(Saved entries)
=== Begin Enclosure ===

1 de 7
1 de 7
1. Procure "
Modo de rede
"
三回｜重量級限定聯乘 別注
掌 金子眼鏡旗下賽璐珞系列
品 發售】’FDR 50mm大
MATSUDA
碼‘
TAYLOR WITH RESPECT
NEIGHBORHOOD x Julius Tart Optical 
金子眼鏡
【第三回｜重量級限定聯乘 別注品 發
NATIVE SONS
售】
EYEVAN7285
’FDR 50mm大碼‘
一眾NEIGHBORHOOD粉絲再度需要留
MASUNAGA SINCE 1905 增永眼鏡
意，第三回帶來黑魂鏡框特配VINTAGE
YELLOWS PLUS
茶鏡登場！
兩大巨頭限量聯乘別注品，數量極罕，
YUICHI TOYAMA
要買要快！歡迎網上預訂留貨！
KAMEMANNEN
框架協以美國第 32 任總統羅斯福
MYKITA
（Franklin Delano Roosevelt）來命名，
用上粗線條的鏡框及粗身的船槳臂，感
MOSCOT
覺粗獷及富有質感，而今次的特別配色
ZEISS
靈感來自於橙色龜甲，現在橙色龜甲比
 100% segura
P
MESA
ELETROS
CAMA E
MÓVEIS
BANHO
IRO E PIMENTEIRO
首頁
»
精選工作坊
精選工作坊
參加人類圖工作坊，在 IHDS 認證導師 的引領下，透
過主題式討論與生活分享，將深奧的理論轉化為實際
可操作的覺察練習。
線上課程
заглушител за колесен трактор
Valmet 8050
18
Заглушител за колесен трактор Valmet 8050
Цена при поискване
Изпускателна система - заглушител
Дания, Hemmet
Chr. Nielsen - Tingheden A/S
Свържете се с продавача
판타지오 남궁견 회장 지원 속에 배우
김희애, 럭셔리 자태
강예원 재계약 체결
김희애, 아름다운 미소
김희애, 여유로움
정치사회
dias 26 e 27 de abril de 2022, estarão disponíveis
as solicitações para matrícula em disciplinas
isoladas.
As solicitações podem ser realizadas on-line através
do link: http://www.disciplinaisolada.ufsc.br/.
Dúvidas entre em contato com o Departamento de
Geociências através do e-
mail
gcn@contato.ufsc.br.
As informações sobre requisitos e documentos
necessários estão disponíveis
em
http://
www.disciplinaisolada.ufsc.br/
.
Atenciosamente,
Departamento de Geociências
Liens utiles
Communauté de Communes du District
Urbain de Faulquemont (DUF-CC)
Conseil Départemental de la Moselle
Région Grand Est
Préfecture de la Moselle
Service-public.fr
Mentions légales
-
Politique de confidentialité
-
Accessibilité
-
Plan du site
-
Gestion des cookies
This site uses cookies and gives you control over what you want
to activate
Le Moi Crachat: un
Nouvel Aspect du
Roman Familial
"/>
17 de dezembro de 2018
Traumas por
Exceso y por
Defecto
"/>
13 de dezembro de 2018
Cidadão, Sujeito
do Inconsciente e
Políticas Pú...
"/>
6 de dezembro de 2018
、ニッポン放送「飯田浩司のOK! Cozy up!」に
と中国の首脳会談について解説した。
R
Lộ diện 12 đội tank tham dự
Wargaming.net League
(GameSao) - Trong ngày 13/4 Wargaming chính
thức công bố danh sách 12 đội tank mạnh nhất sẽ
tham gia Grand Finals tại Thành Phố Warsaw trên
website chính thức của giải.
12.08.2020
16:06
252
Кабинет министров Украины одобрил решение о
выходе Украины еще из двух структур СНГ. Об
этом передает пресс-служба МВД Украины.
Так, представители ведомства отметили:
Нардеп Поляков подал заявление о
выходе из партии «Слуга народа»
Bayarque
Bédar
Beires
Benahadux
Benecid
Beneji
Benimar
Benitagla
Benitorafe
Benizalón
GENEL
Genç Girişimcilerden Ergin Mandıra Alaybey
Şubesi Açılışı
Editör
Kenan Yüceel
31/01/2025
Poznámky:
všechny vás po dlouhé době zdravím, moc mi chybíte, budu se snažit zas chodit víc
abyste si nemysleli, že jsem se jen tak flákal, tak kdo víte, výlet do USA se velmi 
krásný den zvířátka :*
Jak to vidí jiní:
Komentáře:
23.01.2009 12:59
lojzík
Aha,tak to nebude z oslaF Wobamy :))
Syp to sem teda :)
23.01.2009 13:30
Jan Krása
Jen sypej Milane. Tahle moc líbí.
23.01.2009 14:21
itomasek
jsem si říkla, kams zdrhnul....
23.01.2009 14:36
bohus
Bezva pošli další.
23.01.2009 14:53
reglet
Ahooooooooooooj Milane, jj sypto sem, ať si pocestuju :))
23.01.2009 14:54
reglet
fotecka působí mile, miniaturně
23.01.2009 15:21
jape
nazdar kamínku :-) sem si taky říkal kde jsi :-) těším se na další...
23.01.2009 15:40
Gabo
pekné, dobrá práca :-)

=== End Enclosure ===

# What the task asks:
Starting with the line that contains "Kenan Yüceel", print every line through the end of the entries above exactly as written, both boundary lines included, and nothing else.

# Exercise solution:
Kenan Yüceel
31/01/2025
Poznámky:
všechny vás po dlouhé době zdravím, moc mi chybíte, budu se snažit zas chodit víc
abyste si nemysleli, že jsem se jen tak flákal, tak kdo víte, výlet do USA se velmi 
krásný den zvířátka :*
Jak to vidí jiní:
Komentáře:
23.01.2009 12:59
lojzík
Aha,tak to nebude z oslaF Wobamy :))
Syp to sem teda :)
23.01.2009 13:30
Jan Krása
Jen sypej Milane. Tahle moc líbí.
23.01.2009 14:21
itomasek
jsem si říkla, kams zdrhnul....
23.01.2009 14:36
bohus
Bezva pošli další.
23.01.2009 14:53
reglet
Ahooooooooooooj Milane, jj sypto sem, ať si pocestuju :))
23.01.2009 14:54
reglet
fotecka působí mile, miniaturně
23.01.2009 15:21
jape
nazdar kamínku :-) sem si taky říkal kde jsi :-) těším se na další...
23.01.2009 15:40
Gabo
pekné, dobrá práca :-)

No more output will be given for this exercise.